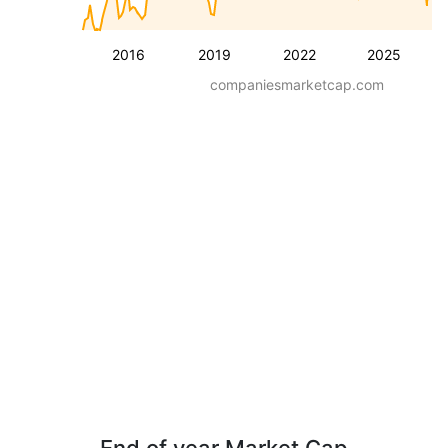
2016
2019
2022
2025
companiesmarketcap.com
__________
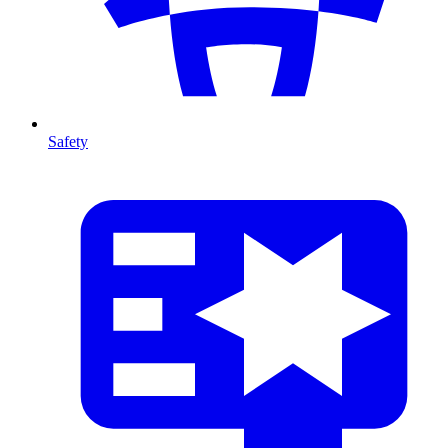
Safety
__________
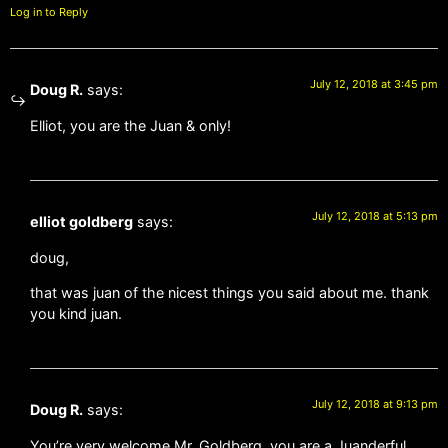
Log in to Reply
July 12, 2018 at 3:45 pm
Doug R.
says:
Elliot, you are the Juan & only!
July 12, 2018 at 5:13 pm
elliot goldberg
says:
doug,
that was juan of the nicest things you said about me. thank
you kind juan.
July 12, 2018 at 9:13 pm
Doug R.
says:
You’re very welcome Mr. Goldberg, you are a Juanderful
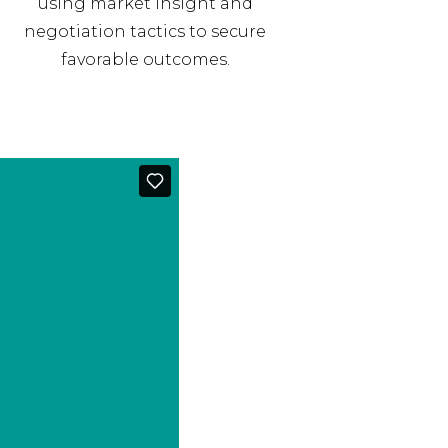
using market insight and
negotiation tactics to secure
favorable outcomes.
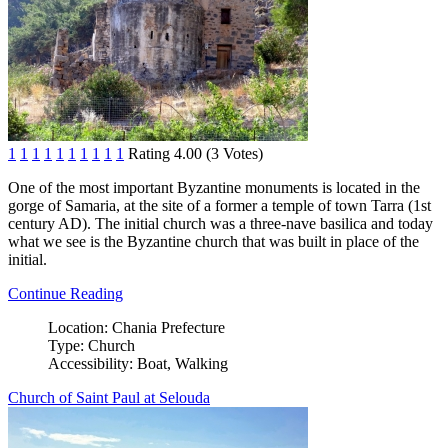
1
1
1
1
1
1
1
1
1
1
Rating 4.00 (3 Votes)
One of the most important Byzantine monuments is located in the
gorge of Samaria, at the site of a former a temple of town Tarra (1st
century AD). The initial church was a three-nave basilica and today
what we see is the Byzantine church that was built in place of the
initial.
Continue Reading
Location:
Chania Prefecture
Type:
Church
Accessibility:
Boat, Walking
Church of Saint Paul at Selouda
__________
→ PROBLEM STATEMENT
Text only, no pictures: please print exactly the lines above from the line with "elliot goldberg" up to and including the line with "Church of Saint Paul at Selouda", and nothing else.

→ SOLVED PROBLEM
elliot goldberg
says:
doug,
that was juan of the nicest things you said about me. thank
you kind juan.
July 12, 2018 at 9:13 pm
Doug R.
says:
You’re very welcome Mr. Goldberg, you are a Juanderful
using market insight and
negotiation tactics to secure
favorable outcomes.
1
1
1
1
1
1
1
1
1
1
Rating 4.00 (3 Votes)
One of the most important Byzantine monuments is located in the
gorge of Samaria, at the site of a former a temple of town Tarra (1st
century AD). The initial church was a three-nave basilica and today
what we see is the Byzantine church that was built in place of the
initial.
Continue Reading
Location:
Chania Prefecture
Type:
Church
Accessibility:
Boat, Walking
Church of Saint Paul at Selouda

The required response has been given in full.